◆ **Assignment**:
From first line to last, give the records again word for word and omit the pictures.

◆ **Given data**:
════════════════════

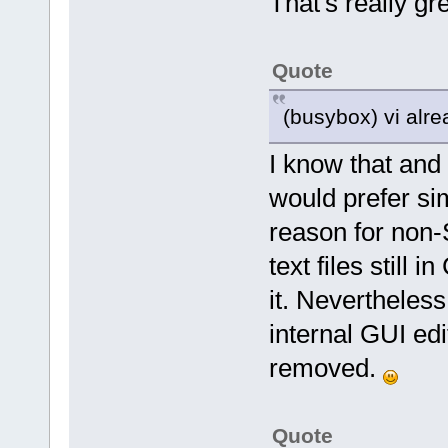
That's really gre
Quote
(busybox) vi alre
I know that and
would prefer si
reason for non-
text files still
it. Neverthele
internal GUI edi
removed.
Quote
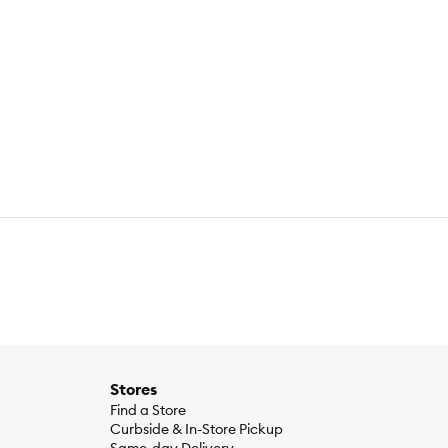
Stores
Find a Store
Curbside & In-Store Pickup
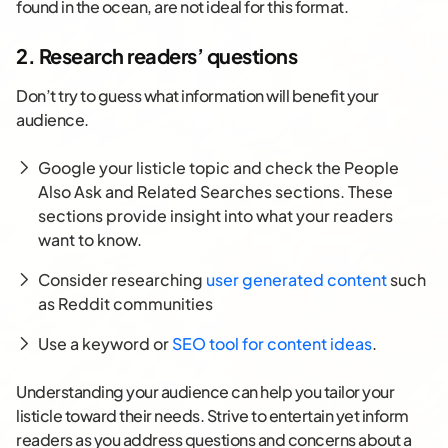
found in the ocean, are not ideal for this format.
2. Research readers’ questions
Don’t try to guess what information will benefit your
audience.
Google your listicle topic and check the People
Also Ask and Related Searches sections. These
sections provide insight into what your readers
want to know.
Consider researching
user generated content
such
as Reddit communities
Use a keyword or
SEO tool for content ideas
.
Understanding your audience can help you tailor your
listicle toward their needs. Strive to entertain yet inform
readers as you address questions and concerns about a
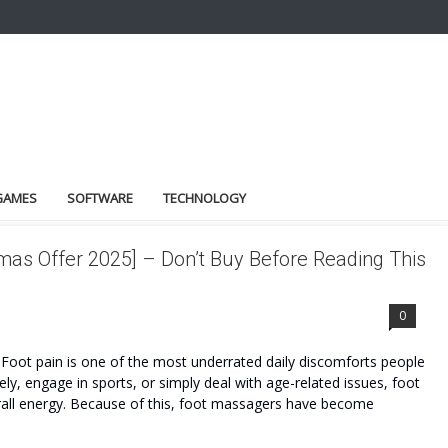
GAMES
SOFTWARE
TECHNOLOGY
as Offer 2025] – Don’t Buy Before Reading This
0
oot pain is one of the most underrated daily discomforts people
ly, engage in sports, or simply deal with age-related issues, foot
erall energy. Because of this, foot massagers have become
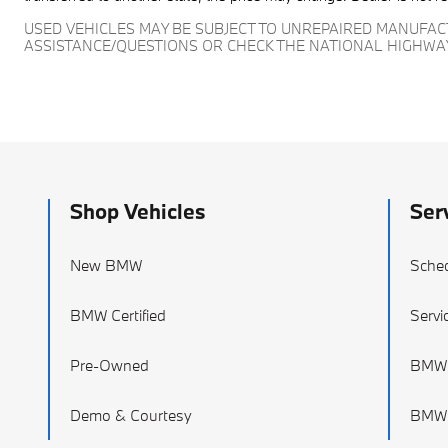
USED VEHICLES MAY BE SUBJECT TO UNREPAIRED MANUFA
ASSISTANCE/QUESTIONS OR CHECK THE NATIONAL HIGHWA
Shop Vehicles
Ser
New BMW
Sched
BMW Certified
Servi
Pre-Owned
BMW 
Demo & Courtesy
BMW T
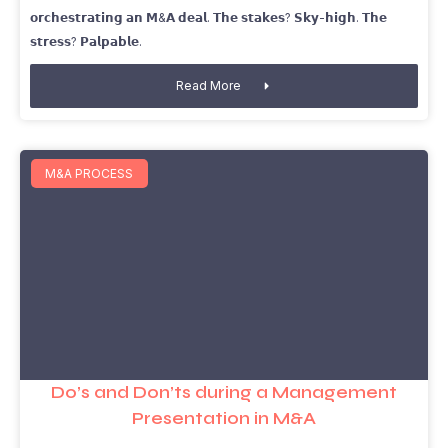
𝗼𝗿𝗰𝗵𝗲𝘀𝘁𝗿𝗮𝘁𝗶𝗻𝗴 𝗮𝗻 𝗠&𝗔 𝗱𝗲𝗮𝗹. 𝗧𝗵𝗲 𝘀𝘁𝗮𝗸𝗲𝘀? 𝗦𝗸𝘆-𝗵𝗶𝗴𝗵. 𝗧𝗵𝗲
𝘀𝘁𝗿𝗲𝘀𝘀? 𝗣𝗮𝗹𝗽𝗮𝗯𝗹𝗲.
Read More
M&A PROCESS
Do’s and Don’ts during a Management
Presentation in M&A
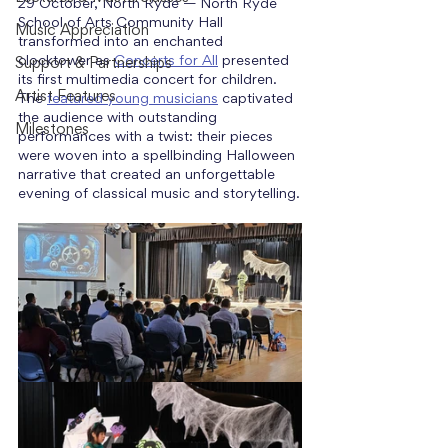
29 October, North Ryde — North Ryde 
School of Arts Community Hall 
Music Appreciation
transformed into an enchanted 
clocktower as 
Concerts for All
 presented 
Support & Partnerships
its first multimedia concert for children. 
Artist Features
The 
featured young musicians
 captivated 
the audience with outstanding 
Milestones
performances with a twist: their pieces 
were woven into a spellbinding Halloween 
narrative that created an unforgettable 
evening of classical music and storytelling.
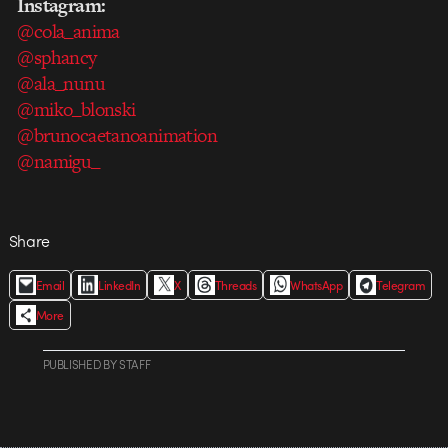
Instagram:
@cola_anima
@sphancy
@ala_nunu
@miko_blonski
@brunocaetanoanimation
@namigu_
Share
Email
LinkedIn
X
Threads
WhatsApp
Telegram
More
PUBLISHED
BY
STAFF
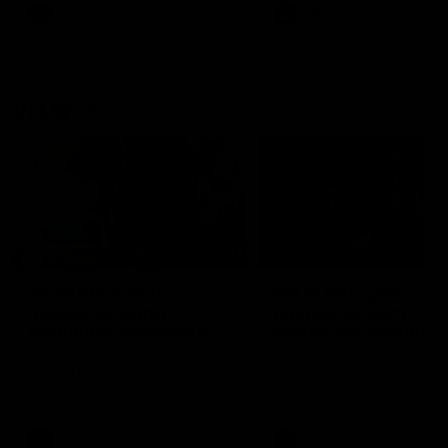
VFL
Videos
VFL
Videos
VFLW
09:11
VFLW R12 match
VFLW R10 match
highlights: North
highlights: North
Melbourne Werribee v
Melbourne Werribee 
Western Bulldogs
Casey Demons
The Kangaroos and Bulldogs
The Kangaroos and Demon
meet in Round 12
meet in Round 10
VFLW
Videos
VFLW
Videos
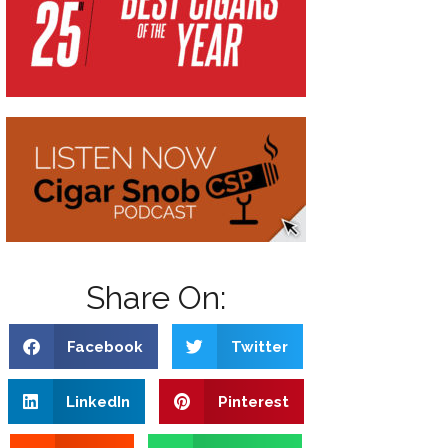
Share On:
Facebook
Twitter
LinkedIn
Pinterest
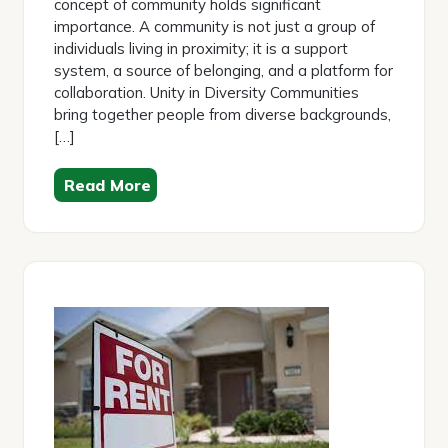
concept of community holds significant
importance. A community is not just a group of
individuals living in proximity; it is a support
system, a source of belonging, and a platform for
collaboration. Unity in Diversity Communities
bring together people from diverse backgrounds,
[…]
Read More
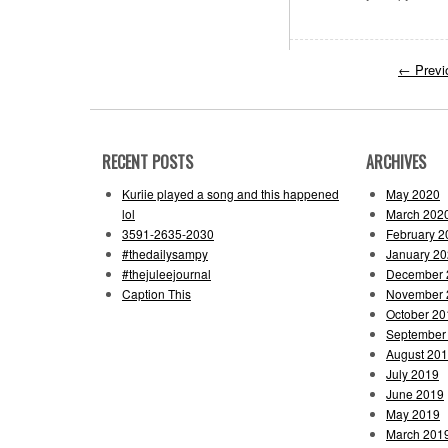
←
Previ
RECENT POSTS
ARCHIVES
Kuriie played a song and this happened
May 2020
lol
March 202
3591-2635-2030
February 2
#thedailysampy
January 2
#thejuleejournal
December 
Caption This
November 
October 20
September
August 20
July 2019
June 2019
May 2019
March 201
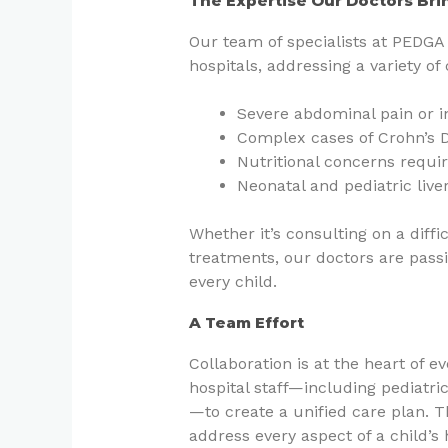
The Expertise Our Doctors Bri
Our team of specialists at PEDGA 
hospitals, addressing a variety of
Severe abdominal pain or 
Complex cases of Crohn’s Di
Nutritional concerns requir
Neonatal and pediatric live
Whether it’s consulting on a diff
treatments, our doctors are pass
every child.
A Team Effort
Collaboration is at the heart of 
hospital staff—including pediatric
—to create a unified care plan. 
address every aspect of a child’s 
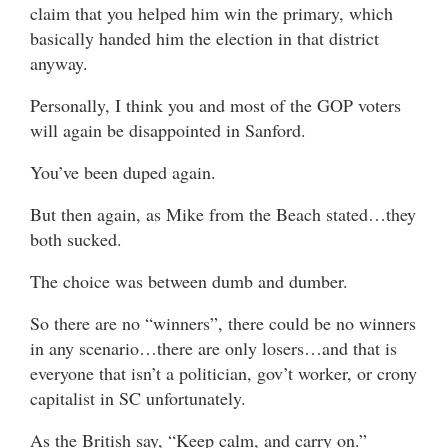
claim that you helped him win the primary, which
basically handed him the election in that district
anyway.
Personally, I think you and most of the GOP voters
will again be disappointed in Sanford.
You’ve been duped again.
But then again, as Mike from the Beach stated…they
both sucked.
The choice was between dumb and dumber.
So there are no “winners”, there could be no winners
in any scenario…there are only losers…and that is
everyone that isn’t a politician, gov’t worker, or crony
capitalist in SC unfortunately.
As the British say, “Keep calm, and carry on.”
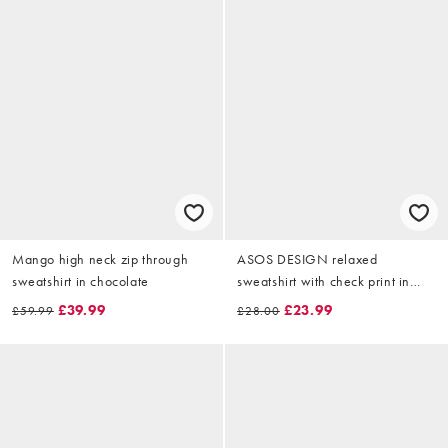
Mango high neck zip through
ASOS DESIGN relaxed
sweatshirt in chocolate
sweatshirt with check print in
washed black
£39.99
£23.99
£59.99
£28.00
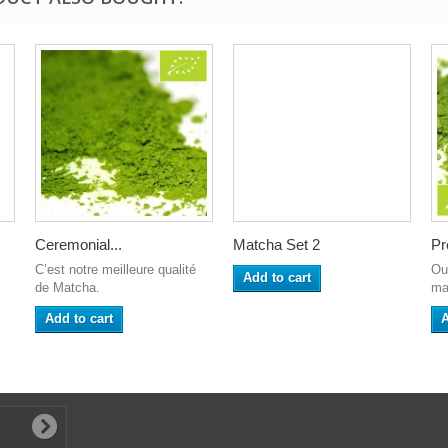
Ceremonial...
Matcha Set 2
Pr
C’est notre meilleure qualité
Ou
Add to cart
de Matcha.
ma
Add to cart
A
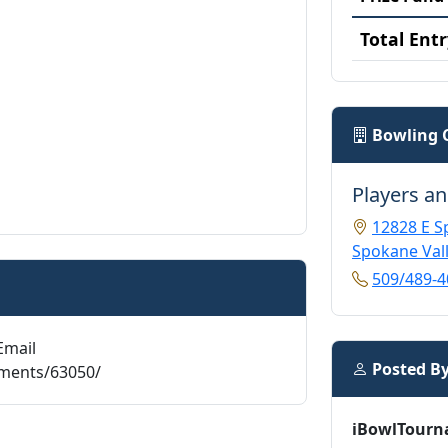
Total Entr
Bowling 
Players an
12828 E S
Spokane Val
509/489-4
Email
Posted B
aments/63050/
iBowlTourn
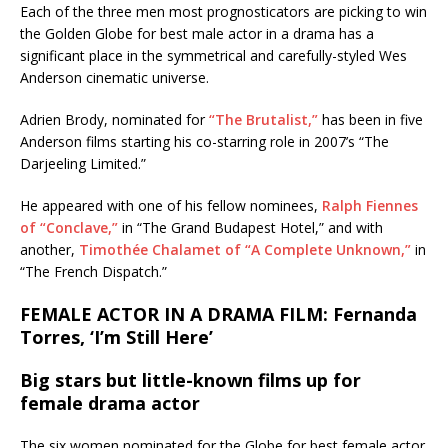
Each of the three men most prognosticators are picking to win
the Golden Globe for best male actor in a drama has a
significant place in the symmetrical and carefully-styled Wes
Anderson cinematic universe.
Adrien Brody, nominated for
“The Brutalist,”
has been in five
Anderson films starting his co-starring role in 2007’s “The
Darjeeling Limited.”
He appeared with one of his fellow nominees,
Ralph Fiennes
of “Conclave,”
in “The Grand Budapest Hotel,” and with
another,
Timothée Chalamet of “A Complete Unknown,”
in
“The French Dispatch.”
FEMALE ACTOR IN A DRAMA FILM: Fernanda
Torres, ‘I’m Still Here’
Big stars but little-known films up for
female drama actor
The six women nominated for the Globe for best female actor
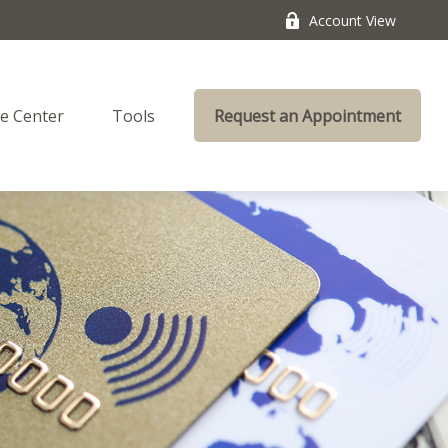
Account View
e Center
Tools
Request an Appointment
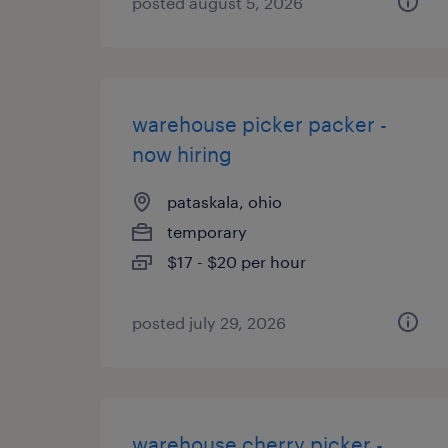
posted august 5, 2026
warehouse picker packer -
now hiring
pataskala, ohio
temporary
$17 - $20 per hour
posted july 29, 2026
warehouse cherry picker -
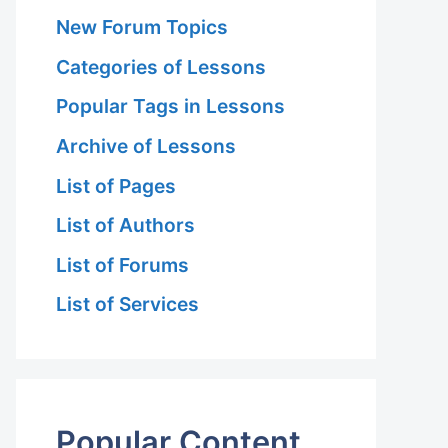
New Forum Topics
Categories of Lessons
Popular Tags in Lessons
Archive of Lessons
List of Pages
List of Authors
List of Forums
List of Services
Popular Content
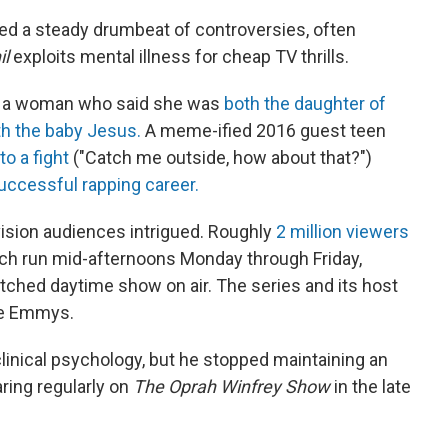
d a steady drumbeat of controversies, often
il
exploits mental illness for cheap TV thrills.
d a woman who said she was
both the daughter of
h the baby Jesus.
A meme-ified 2016 guest teen
to a fight
("Catch me outside, how about that?")
successful rapping career.
ision audiences intrigued. Roughly
2 million viewers
ich run mid-afternoons Monday through Friday,
hed daytime show on air. The series and its host
me Emmys.
linical psychology, but he stopped maintaining an
aring regularly on
The Oprah Winfrey Show
in the late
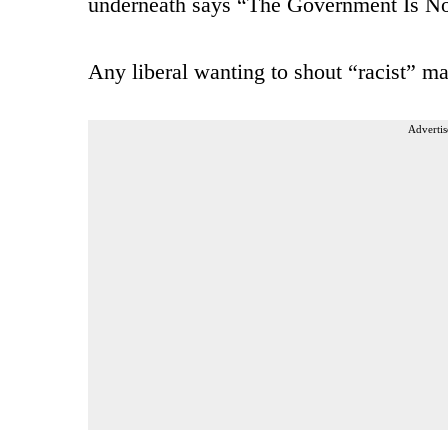
underneath says “The Government Is N
Any liberal wanting to shout “racist” ma
Advertis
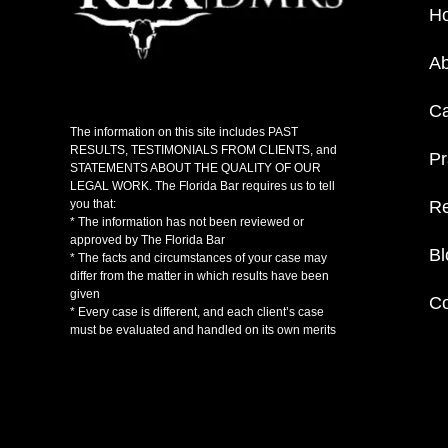
H
Ab
C
The information on this site includes PAST
RESULTS, TESTIMONIALS FROM CLIENTS, and
Pr
STATEMENTS ABOUT THE QUALITY OF OUR
LEGAL WORK. The Florida Bar requires us to tell
Re
you that:
* The information has not been reviewed or
approved by The Florida Bar
Bl
* The facts and circumstances of your case may
differ from the matter in which results have been
given
Co
* Every case is different, and each client’s case
must be evaluated and handled on its own merits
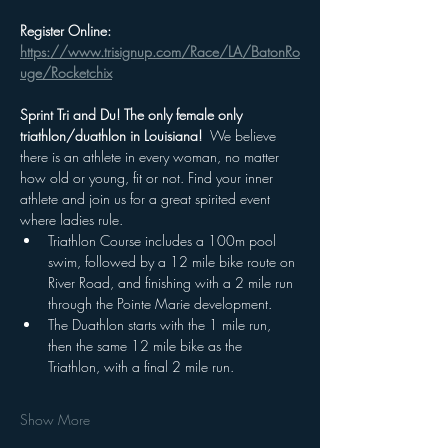
Register Online: 
https://www.trisignup.com/Race/LA/BatonRo
uge/Rocketchix
Sprint Tri and Du! The only female only 
triathlon/duathlon in Louisiana!  
We believe 
there is an athlete in every woman, no matter 
how old or young, fit or not. Find your inner 
athlete and join us for a great spirited event 
where ladies rule.
Triathlon Course includes a 100m pool 
swim, followed by a 12 mile bike route on 
River Road, and finishing with a 2 mile run 
through the Pointe Marie development.  
The Duathlon starts with the 1 mile run, 
then the same 12 mile bike as the 
Triathlon, with a final 2 mile run.
Show More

════════════════════

◆ **Solution to the exercise**:
That's really gre
Quote
(busybox) vi alre
I know that and
would prefer si
reason for non-
text files still
it. Neverthele
internal GUI edi
removed.
Quote
Stores
Find a Store
Curbside & In-Store Pickup
found in the ocean, are not ideal for this format.
2. Research readers’ questions
Don’t try to guess what information will benefit your
audience.
Google your listicle topic and check the People
Also Ask and Related Searches sections. These
sections provide insight into what your readers
want to know.
Consider researching
user generated content
such
as Reddit communities
Use a keyword or
SEO tool for content ideas
.
Understanding your audience can help you tailor your
listicle toward their needs. Strive to entertain yet inform
readers as you address questions and concerns about a
GAMES
SOFTWARE
TECHNOLOGY
as Offer 2025] – Don’t Buy Before Reading This
0
oot pain is one of the most underrated daily discomforts people
ly, engage in sports, or simply deal with age-related issues, foot
erall energy. Because of this, foot massagers have become
USED VEHICLES MAY BE SUBJECT TO UNREPAIRED MANUFA
ASSISTANCE/QUESTIONS OR CHECK THE NATIONAL HIGHWA
Shop Vehicles
Ser
New BMW
Sched
BMW Certified
Servi
Pre-Owned
BMW 
Demo & Courtesy
BMW T
𝗼𝗿𝗰𝗵𝗲𝘀𝘁𝗿𝗮𝘁𝗶𝗻𝗴 𝗮𝗻 𝗠&𝗔 𝗱𝗲𝗮𝗹. 𝗧𝗵𝗲 𝘀𝘁𝗮𝗸𝗲𝘀? 𝗦𝗸𝘆-𝗵𝗶𝗴𝗵. 𝗧𝗵𝗲
𝘀𝘁𝗿𝗲𝘀𝘀? 𝗣𝗮𝗹𝗽𝗮𝗯𝗹𝗲.
Read More
M&A PROCESS
Do’s and Don’ts during a Management
Presentation in M&A
29 October, North Ryde — North Ryde 
School of Arts Community Hall 
Music Appreciation
transformed into an enchanted 
clocktower as 
Concerts for All
 presented 
Support & Partnerships
its first multimedia concert for children. 
Artist Features
The 
featured young musicians
 captivated 
the audience with outstanding 
Milestones
performances with a twist: their pieces 
were woven into a spellbinding Halloween 
narrative that created an unforgettable 
evening of classical music and storytelling.
Instagram:
@cola_anima
@sphancy
@ala_nunu
@miko_blonski
@brunocaetanoanimation
@namigu_
Share
Email
LinkedIn
X
Threads
WhatsApp
Telegram
More
PUBLISHED
BY
STAFF
VFL
Videos
VFL
Videos
VFLW
09:11
VFLW R12 match
VFLW R10 match
highlights: North
highlights: North
Melbourne Werribee v
Melbourne Werribee 
Western Bulldogs
Casey Demons
The Kangaroos and Bulldogs
The Kangaroos and Demon
meet in Round 12
meet in Round 10
VFLW
Videos
VFLW
Videos
Share On:
Facebook
Twitter
LinkedIn
Pinterest
concept of community holds significant
importance. A community is not just a group of
individuals living in proximity; it is a support
system, a source of belonging, and a platform for
collaboration. Unity in Diversity Communities
bring together people from diverse backgrounds,
[…]
Read More
←
Previ
RECENT POSTS
ARCHIVES
Kuriie played a song and this happened
May 2020
lol
March 202
3591-2635-2030
February 2
#thedailysampy
January 2
#thejuleejournal
December 
Caption This
November 
October 20
September
August 20
July 2019
June 2019
May 2019
March 201
The Expertise Our Doctors Bri
Our team of specialists at PEDGA 
hospitals, addressing a variety of
Severe abdominal pain or 
Complex cases of Crohn’s Di
Nutritional concerns requir
Neonatal and pediatric live
Whether it’s consulting on a diff
treatments, our doctors are pass
every child.
A Team Effort
Collaboration is at the heart of 
hospital staff—including pediatric
—to create a unified care plan. 
address every aspect of a child’s 
claim that you helped him win the primary, which
basically handed him the election in that district
anyway.
Personally, I think you and most of the GOP voters
will again be disappointed in Sanford.
You’ve been duped again.
But then again, as Mike from the Beach stated…they
both sucked.
The choice was between dumb and dumber.
So there are no “winners”, there could be no winners
in any scenario…there are only losers…and that is
everyone that isn’t a politician, gov’t worker, or crony
capitalist in SC unfortunately.
As the British say, “Keep calm, and carry on.”
Mango high neck zip through
ASOS DESIGN relaxed
sweatshirt in chocolate
sweatshirt with check print in
washed black
£39.99
£23.99
£59.99
£28.00
Ceremonial...
Matcha Set 2
Pr
C’est notre meilleure qualité
Ou
Add to cart
de Matcha.
ma
Add to cart
A
Total Entr
Bowling 
Players an
12828 E S
Spokane Val
509/489-4
Email
Posted B
aments/63050/
iBowlTourn
Each of the three men most prognosticators are picking to win
the Golden Globe for best male actor in a drama has a
significant place in the symmetrical and carefully-styled Wes
Anderson cinematic universe.
Adrien Brody, nominated for
“The Brutalist,”
has been in five
Anderson films starting his co-starring role in 2007’s “The
Darjeeling Limited.”
He appeared with one of his fellow nominees,
Ralph Fiennes
of “Conclave,”
in “The Grand Budapest Hotel,” and with
another,
Timothée Chalamet of “A Complete Unknown,”
in
“The French Dispatch.”
FEMALE ACTOR IN A DRAMA FILM: Fernanda
Torres, ‘I’m Still Here’
Big stars but little-known films up for
female drama actor
The six women nominated for the Globe for best female actor
Account View
e Center
Tools
Request an Appointment
posted august 5, 2026
warehouse picker packer -
now hiring
pataskala, ohio
temporary
$17 - $20 per hour
posted july 29, 2026
warehouse cherry picker -
New Forum Topics
Categories of Lessons
Popular Tags in Lessons
Archive of Lessons
List of Pages
List of Authors
List of Forums
List of Services
Popular Content
d a steady drumbeat of controversies, often
il
exploits mental illness for cheap TV thrills.
d a woman who said she was
both the daughter of
h the baby Jesus.
A meme-ified 2016 guest teen
to a fight
("Catch me outside, how about that?")
successful rapping career.
ision audiences intrigued. Roughly
2 million viewers
ich run mid-afternoons Monday through Friday,
hed daytime show on air. The series and its host
me Emmys.
linical psychology, but he stopped maintaining an
aring regularly on
The Oprah Winfrey Show
in the late
underneath says “The Government Is N
Any liberal wanting to shout “racist” ma
Advertis
H
Ab
C
The information on this site includes PAST
RESULTS, TESTIMONIALS FROM CLIENTS, and
Pr
STATEMENTS ABOUT THE QUALITY OF OUR
LEGAL WORK. The Florida Bar requires us to tell
Re
you that:
* The information has not been reviewed or
approved by The Florida Bar
Bl
* The facts and circumstances of your case may
differ from the matter in which results have been
given
Co
* Every case is different, and each client’s case
must be evaluated and handled on its own merits
Register Online: 
https://www.trisignup.com/Race/LA/BatonRo
uge/Rocketchix
Sprint Tri and Du! The only female only 
triathlon/duathlon in Louisiana!  
We believe 
there is an athlete in every woman, no matter 
how old or young, fit or not. Find your inner 
athlete and join us for a great spirited event 
where ladies rule.
Triathlon Course includes a 100m pool 
swim, followed by a 12 mile bike route on 
River Road, and finishing with a 2 mile run 
through the Pointe Marie development.  
The Duathlon starts with the 1 mile run, 
then the same 12 mile bike as the 
Triathlon, with a final 2 mile run.
Show More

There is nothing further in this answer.